→ Work request
Emit a verbatim copy of the lines running from the line with "new energy in 2025" through the end of the material below.

→ Information shown
----
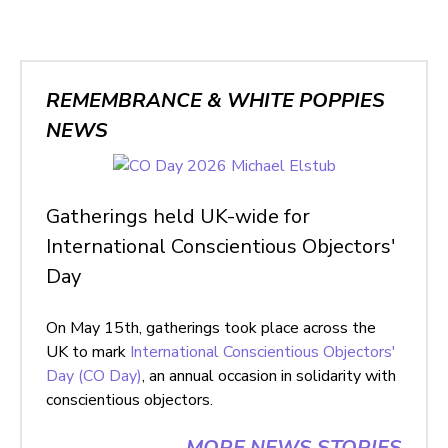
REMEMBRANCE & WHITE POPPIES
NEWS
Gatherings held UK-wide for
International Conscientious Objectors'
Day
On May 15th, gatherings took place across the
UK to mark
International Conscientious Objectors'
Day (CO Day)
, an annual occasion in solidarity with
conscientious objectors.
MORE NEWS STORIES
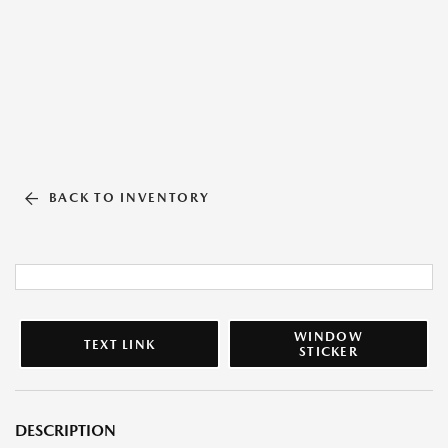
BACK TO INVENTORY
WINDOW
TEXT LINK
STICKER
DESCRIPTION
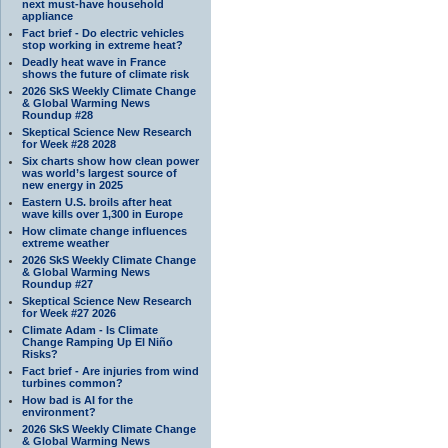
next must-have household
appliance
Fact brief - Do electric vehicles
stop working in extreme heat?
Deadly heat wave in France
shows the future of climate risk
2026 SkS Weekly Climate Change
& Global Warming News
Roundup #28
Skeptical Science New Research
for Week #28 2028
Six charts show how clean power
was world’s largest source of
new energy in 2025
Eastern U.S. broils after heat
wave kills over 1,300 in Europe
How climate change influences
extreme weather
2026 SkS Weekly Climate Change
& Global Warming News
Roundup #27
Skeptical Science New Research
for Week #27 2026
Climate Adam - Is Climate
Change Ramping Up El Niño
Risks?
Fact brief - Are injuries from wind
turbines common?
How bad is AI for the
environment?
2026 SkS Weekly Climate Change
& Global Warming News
----
→ Solution to this exercise
new energy in 2025
Eastern U.S. broils after heat
wave kills over 1,300 in Europe
How climate change influences
extreme weather
2026 SkS Weekly Climate Change
& Global Warming News
Roundup #27
Skeptical Science New Research
for Week #27 2026
Climate Adam - Is Climate
Change Ramping Up El Niño
Risks?
Fact brief - Are injuries from wind
turbines common?
How bad is AI for the
environment?
2026 SkS Weekly Climate Change
& Global Warming News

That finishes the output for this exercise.